MILL CREEK — While on paid leave from her job, Mill Creek’s top administrator has taken a possible step toward suing the city that employs her.
Details have proven hard to track down, though.
Mill Creek officials confirmed that Rebecca Polizzotto, the city manager, filed a claim for damages in late July. They declined to provide a copy after a public records request. A claim often, but not always, sets the stage for a lawsuit.
The city’s reluctance to release the damage claim differs from how other local governments handle similar requests. Snohomish County, Everett and many smaller cities routinely provide the same type of document under the state Public Records Act.
Polizzotto, 53, has been embroiled in controversy since this spring, over questionable charges on city credit cards and her treatment of city staff. In June, the City Council placed her on paid leave.
Mill Creek, through Scott Missall, the outside attorney it contracts for legal services, repeatedly denied The Daily Herald’s request for a copy of Polizzotto’s claim. The city’s refusal cited attorney-client privilege and a state law that exempts the release of documents not available to other parties through pre-trial discovery. No other local agencies have floated that argument.
“The city, as a general rule, does not comment on pending or potential litigation,” city spokeswoman Joni Kirk said. “The matter pertaining to Rebecca Polizzotto is an ongoing investigation. Just as we would not release the investigative report before the investigation had been completed, the same is true in this case.”
Records show Kirk was one of four City Hall whistleblowers who raised concerns about the city manager in April.
Open-government advocates on Wednesday cried foul on the city’s position.
“The public has a right to know what damages are alleged,” said Katherine George, a public interest attorney who serves on the board for the Washington Coalition for Open Government.
“The only way a claim against the city could be privileged is if it contains confidential attorney-client communications. That would be inconsistent with the nature of a claim. So the city’s response is perplexing,” she said.

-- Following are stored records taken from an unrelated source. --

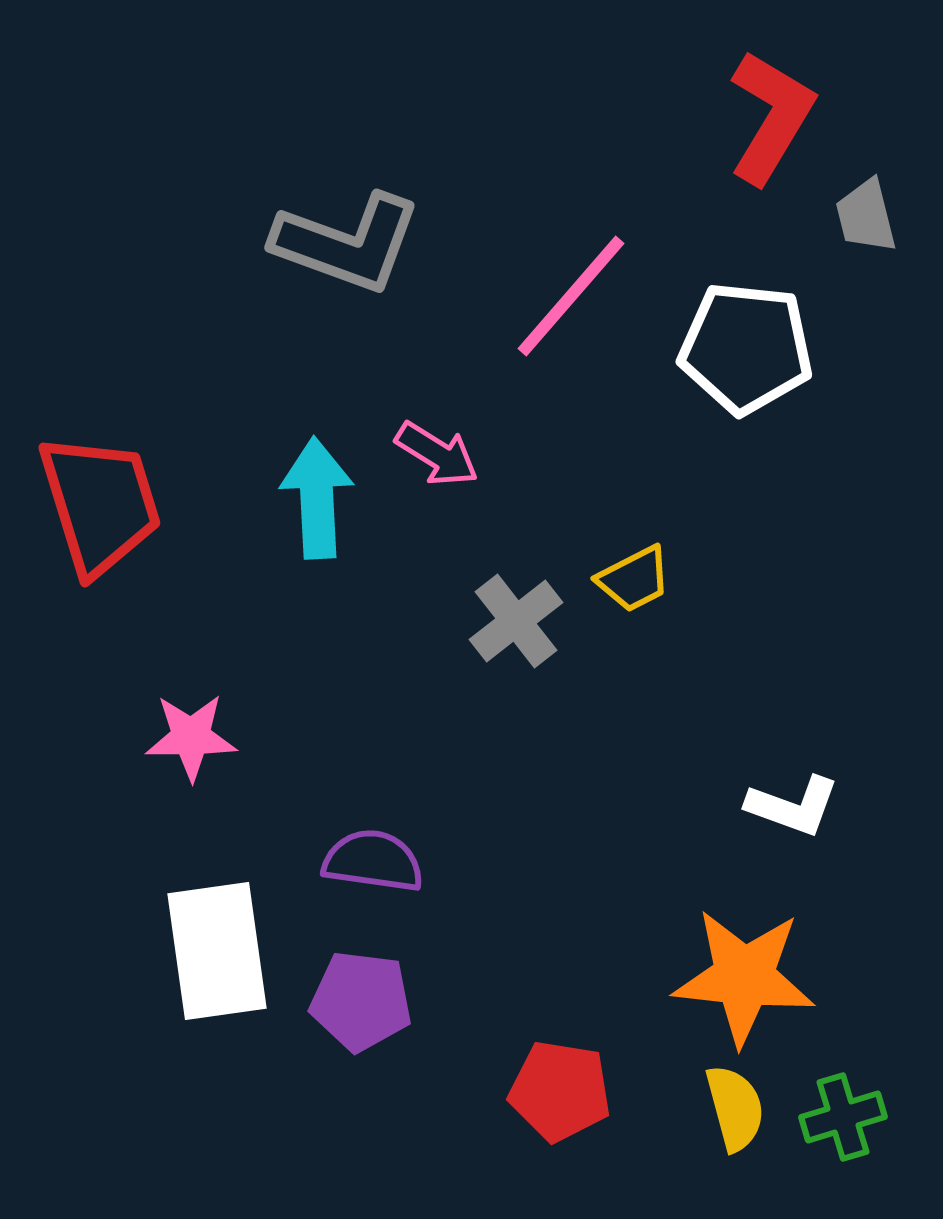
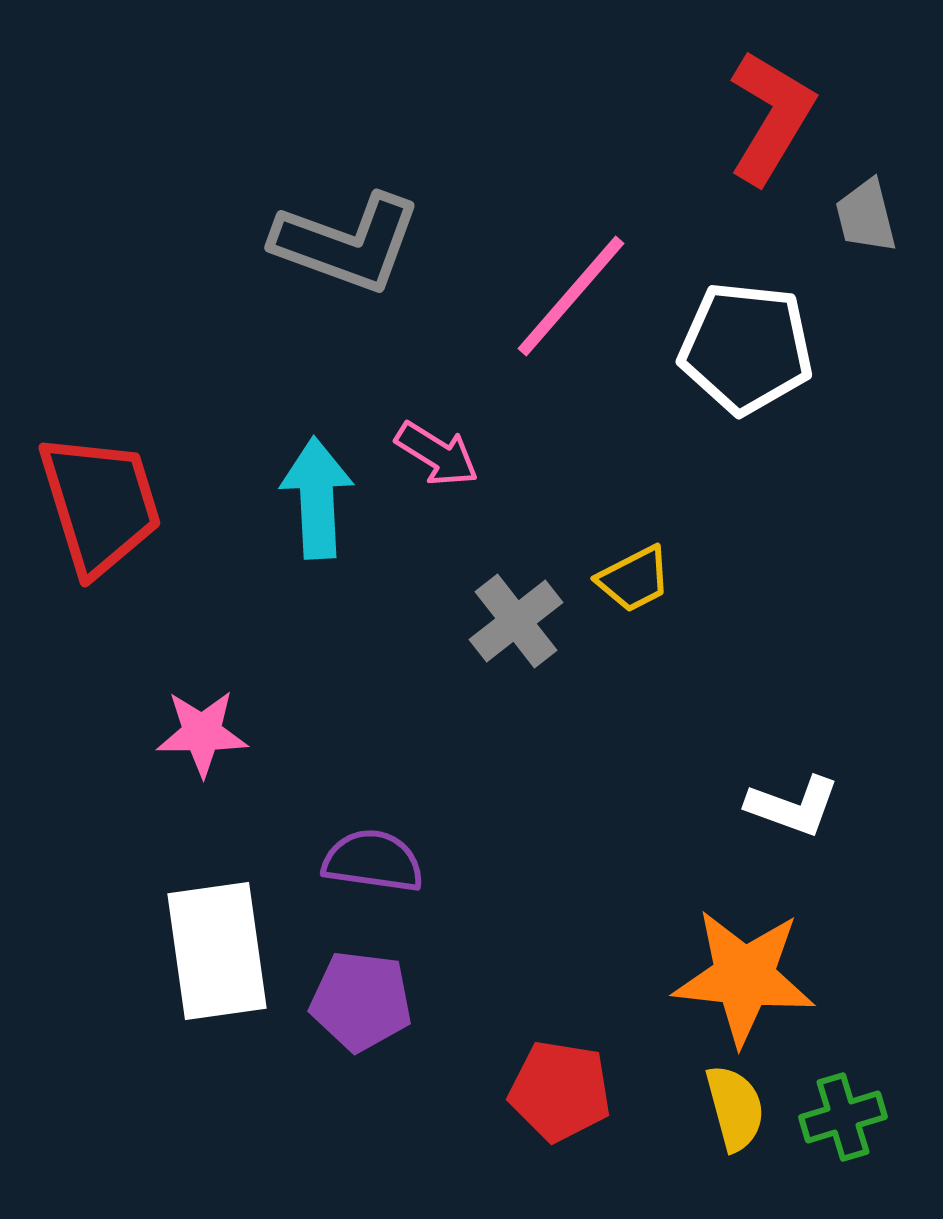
pink star: moved 11 px right, 4 px up
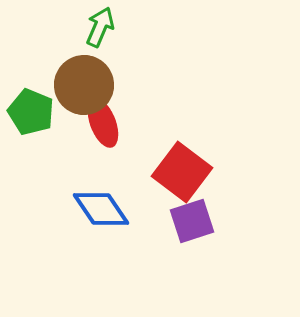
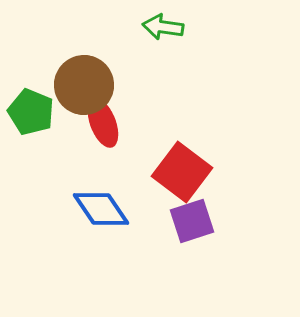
green arrow: moved 63 px right; rotated 105 degrees counterclockwise
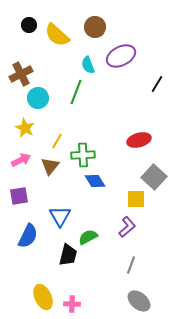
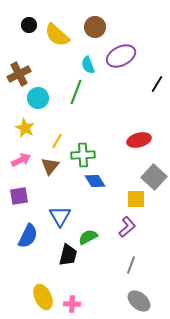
brown cross: moved 2 px left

The coalition’s president, Kirkland City Councilman Toby Nixon, said their organization is pursuing cases in other parts of the state involving public agencies trying to stop the release of records about a party on the opposite side of a legal case. Mill Creek, in his view, cannot withhold communication with an “adverse outside party.”
“The city cannot keep it secret,” Nixon said. “If someone has filed a claim saying that the city has done something wrong and they intend to file a lawsuit about it, the people have a right to see the content of that claim.”
Damage claims can involve an array of situations, big and small. Some seek compensation after a person gets hurt tripping on a public sidewalk, or needs repairs after a fender-bender with a government vehicle. Claims also can allege harassment or discrimination at work.
It’s unclear what Polizzotto’s claim is about, only that it relates to something she alleges happened on April 20. That’s around the time that the police chief and three other directors from the city filed whistleblower complaints against her.
Her attorney, Joel Nichols of Everett, said he was unable to comment for this story.
Filing a damage claim is a required step before suing a public agency in Washington. A state agency, city or county government has 60 days to try to settle or reject the claim. After that, a complaint can be filed in court.
Polizzotto began working on and off from home in April, citing illness. She was placed on paid leave June 19.
Polizzotto receives an annual salary of nearly $174,000 plus a car allowance.
The City Council hired her in 2015 after a nationwide search. She moved to Mill Creek from Juneau, Alaska, where she had worked as an assistant state attorney general. Before that, she had managed a small city near Atlanta.
In Mill Creek, she took over for a former city manager who left on bad terms. Ken Armstrong resigned in early 2015, soon after the City Council voted to terminate his contract. During its 35-year history, Mill Creek has forced out about half of its city managers.
Several employees and former employees came forward in 2016 to complain about Polizzotto’s management. Several said they quit city jobs because of the atmosphere under her leadership. The council at the time declined to hire an investigator to look into their complaints.
Polizzotto’s leave originally was set to expire Aug. 3. The night before that deadline, the City Council convened a special meeting, which began with a series of speakers from the audience expressing outrage about the city manager. The council went into an extended closed-door session to talk about the performance of an unnamed public employee and potential legal action. After nearly two hours, they came back before the public and voted unanimously to extend Polizzotto’s leave for three more weeks.
Another special council meeting is expected next week, before the city manager’s paid leave is set to expire.
Kirk, the city spokeswoman, said the date hasn’t been confirmed.